Pantone is working with Adobe Stock and The Ocean Agency, the non-profit behind the Netflix’s award-winning documentary Chasing Coral, to highlight one of the greatest environmental challenges of our time: ocean warming and the loss of coral reefs. One-fifth of the world’s coral reefs have already disappeared or are suffering from severe damage like ‘bleaching,’ a form of environmental stress caused by heating waters that strips corals of their flesh, ultimately weakening and killing them, or ‘fluorescing,’ when corals produce vibrantly coloured chemicals to resist underwater heatwaves caused by climate change.
The Ocean Agency captured fluorescing in action on reefs of New Caledonia when they were filming Chasing Coral. These images were shared with Adobe and the Pantone’s creative teams who used them to create three new colours: Glowing Yellow, Glowing Blue, and Glowing Purple, that reflect the three colours that corals sometimes fluoresce before they die. Following in the footsteps of Pantone’s 2019 Colour of the Year, Living Coral, these three new colours “beckon citizens of the world to recognise Earth’s major ecosystems in peril.”
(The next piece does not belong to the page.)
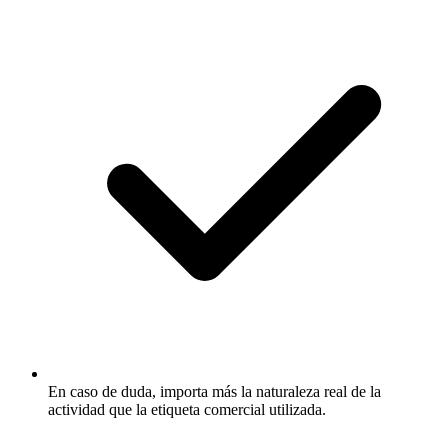
En caso de duda, importa más la naturaleza real de la
actividad que la etiqueta comercial utilizada.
“Due to climate change, fluorescing is becoming increasingly common, however, it has rarely been seen in the extreme form we witnessed in New Caledonia while filming Chasing Coral,” Richard Vevers, founder and CEO of the Ocean Agency told Lonely Planet. “Fluorescing corals are the ultimate visual warning that we have reached a tipping point for the planet.”
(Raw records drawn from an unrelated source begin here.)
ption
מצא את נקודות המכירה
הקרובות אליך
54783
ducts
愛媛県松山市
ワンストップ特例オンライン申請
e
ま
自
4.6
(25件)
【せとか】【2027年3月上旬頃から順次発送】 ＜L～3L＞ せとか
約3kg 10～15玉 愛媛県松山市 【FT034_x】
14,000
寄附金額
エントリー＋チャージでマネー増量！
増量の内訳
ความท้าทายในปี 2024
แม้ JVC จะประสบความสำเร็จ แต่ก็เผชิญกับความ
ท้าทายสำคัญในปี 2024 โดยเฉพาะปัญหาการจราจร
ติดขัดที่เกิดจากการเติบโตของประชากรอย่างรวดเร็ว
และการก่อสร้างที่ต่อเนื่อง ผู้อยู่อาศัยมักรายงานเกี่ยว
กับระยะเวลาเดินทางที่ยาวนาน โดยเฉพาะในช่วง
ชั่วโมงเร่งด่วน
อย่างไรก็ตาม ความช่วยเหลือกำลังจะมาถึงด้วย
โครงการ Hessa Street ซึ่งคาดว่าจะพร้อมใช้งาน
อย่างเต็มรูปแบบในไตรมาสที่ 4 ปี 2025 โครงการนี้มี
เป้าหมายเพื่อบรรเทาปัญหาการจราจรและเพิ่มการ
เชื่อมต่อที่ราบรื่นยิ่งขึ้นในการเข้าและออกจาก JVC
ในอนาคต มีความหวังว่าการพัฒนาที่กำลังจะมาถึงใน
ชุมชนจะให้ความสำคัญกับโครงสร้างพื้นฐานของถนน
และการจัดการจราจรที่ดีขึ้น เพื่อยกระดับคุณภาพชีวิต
“We are now on the verge of losing entire planetary ecosystems on which we depend, starting with coral reefs, which support a quarter of all marine life and a billion people globally. However, this warning though is currently going totally unnoticed,” he added.
The Glowing, Glowing, Gone campaign kicked off on 3 June with a design challenge for creatives worldwide to use these colours, as well as Adobe Stock images by The Ocean Agency, in their work to remind the public what’s at risk to our ecosystems, using the hashtag #GlowingGone. Designers even have the opportunity for their work to be featured in Times Square and global conferences around ocean policy.
“What we are hoping with this campaign is to get corals’ ‘Glowing’ warning seen by everyone, and to inspire the urgent action that is so desperately needed to combat climate change and save coral reefs,” added Vevers.